Recently I was in my office, with a lot to do, including write a column, when I got a phone call informing me that the electric company had cut off my power.
Years ago, I would have responded to this petty annoyance with a pointless, immature outburst of anger. But since then I have learned that stress management is vital to health. So I hung up the phone, took a deep breath, then punched my desk so hard that I could not make a fist for three days.
Then, using my other hand, I called the electric company, which has one of those automatic call-routing systems, wherein you must use your touch-tone phone to pass a lengthy multiple-choice test (" . . . if you know your first name but not your last name, press . . . "). This is the electric company's way of testing your worthiness as a customer; it's similar to the way knights of old had to prove themselves by slaying dragons, except that instead of winning the hand of a fair maiden, you get put in line to speak with an actual Customer Service Representative.
While waiting, I kept my stress level down by calmly going over the points I planned to make, as follows:
1. You stupid idiots.
2. Give me back my electricity this instant.

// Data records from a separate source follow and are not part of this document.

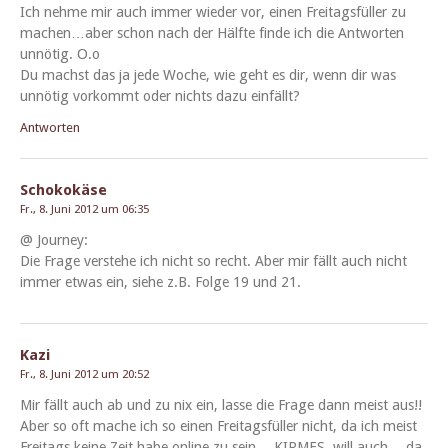
Ich nehme mir auch immer wieder vor, einen Fre­itags­füller zu
machen…aber schon nach der Hälfte finde ich die Antworten
unnötig. O.o
Du machst das ja jede Woche, wie geht es dir, wenn dir was
unnötig vorkommt oder nichts dazu einfällt?
Antworten
Schokokäse
Fr., 8. Juni 2012 um 06:35
@ Jour­ney:
Die Frage ver­ste­he ich nicht so recht. Aber mir fällt auch nicht
immer etwas ein, siehe z.B. Folge 19 und 21.
Kazi
Fr., 8. Juni 2012 um 20:52
Mir fällt auch ab und zu nix ein, lasse die Frage dann meist aus!!
Aber so oft mache ich so einen Fre­itags­füller nicht, da ich meist
Fre­itags keine Zeit habe online zu sein… KIRMES, will auch… da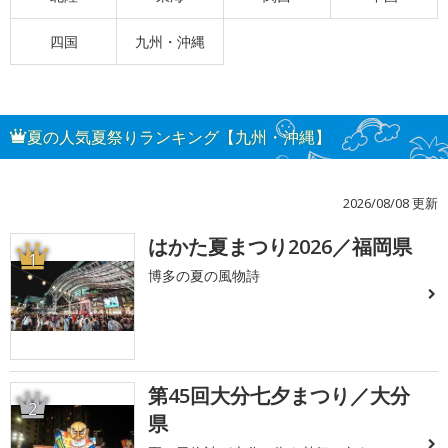
四国
九州・沖縄
夏の人気夏祭りランキング【九州・沖縄】
2026/08/08 更新
はかた夏まつり2026／福岡県
1
博多の夏の風物詩
第45回大分七夕まつり／大分
2
県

3. What are you people using for brains?
While I was refining these points, a Customer Service Representative came on the line and immediately irritated me by being polite. She explained to me that my electricity had been turned off because -- get a load of this excuse -- I had not paid my bill.
I was furious. The only thing that prevented me from hiring the entire O. J. Simpson defense team and suing the electric company for every last volt it owns was the realization that I had not, in fact, paid my electric bill. You know how you sometimes make a pile of papers that you Definitely Have to Get to Soon, and then you avoid making eye contact with the pile for several weeks, secretly hoping that a giant comet will strike the Earth and you won't have to deal with it? My electric bill was in a pile like that.

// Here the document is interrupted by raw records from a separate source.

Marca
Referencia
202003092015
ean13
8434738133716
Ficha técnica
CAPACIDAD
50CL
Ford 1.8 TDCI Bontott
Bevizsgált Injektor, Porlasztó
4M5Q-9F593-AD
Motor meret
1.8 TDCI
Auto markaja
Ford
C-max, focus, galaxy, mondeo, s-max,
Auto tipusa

The irritatingly polite woman told me that they could turn my electricity back on that day, but only if I paid the bill in person before 2 p.m. She told me to pay at a drugstore near where I live. (I don't know why she didn't have me pay at the electric company; probably they don't want anybody to find out their secret method for generating electricity, which I suspect involves a carpet being scuffed by a giant pair of mechanized shoes.)
So I had to rush home to get my electric bill, and naturally my car chose that exact moment to be low on gas, so I had to stop at one of those all-purpose gas stations that also sell beer, cigarettes, magazines, hats, beef jerky and hot dogs the same age as Strom Thurmond. Naturally I wound up standing in line behind some moron who was investing his family's grocery money in some kind of state lottery transaction so complex as to require the full attention of all three store clerks for about 15 minutes, during which time I controlled my stress level by staring laser holes into the back of the moron's neck.

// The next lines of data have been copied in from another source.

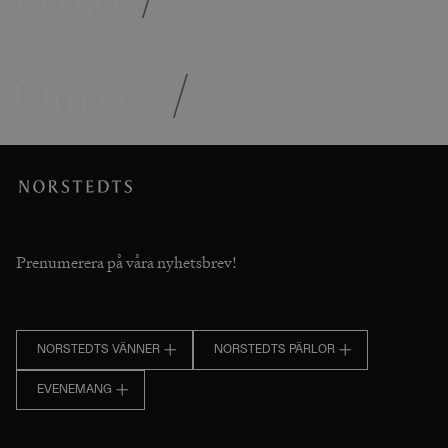
Om oss
/
Prenumerera på våra nyhetsbrev!
NORSTEDTS VÄNNER
NORSTEDTS PÄRLOR
EVENEMANG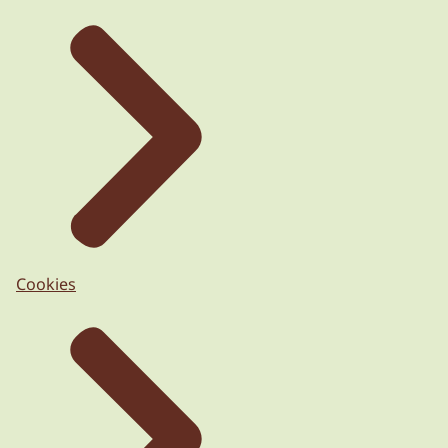
Cookies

So as you can imagine I was feeling very nonstressed when, with 2 p.m. rapidly approaching, I finally got back out onto the highway and immediately got stuck in severe traffic behind a driver with ears the size of pie plates who had just this moment arrived here from the year 1937 and had therefore never seen a left-turn arrow.
You could see him studying it, trying to figure it out -- A green arrow! Pointing left! Here in the left-hand lane! Whatever could it mean? -- while those of us behind him controlled our stress levels by pounding our horns.
Finally, with only minutes to go, I got to the drugstore and found myself at the end of a long, Soviet-style line of people paying their utility bills in cash, which they pulled out of their wallets one dTC dollar at a time in slow motion, pretending that they couldn't hear my brain shrieking at them hurry up, you fools but of course they knew exactly what they were doing because they were all part of the plot, along with the electric company and the big-eared driver and the lottery moron and the black federal helicopters constantly monitoring my movements, all of them working together to raise my stress level but I know what they're trying to do and it's not going to work hahahahahahahahaha hey get away from me you
Editor's note: There will be no Dave Barry column this week. Dave is taking the week off.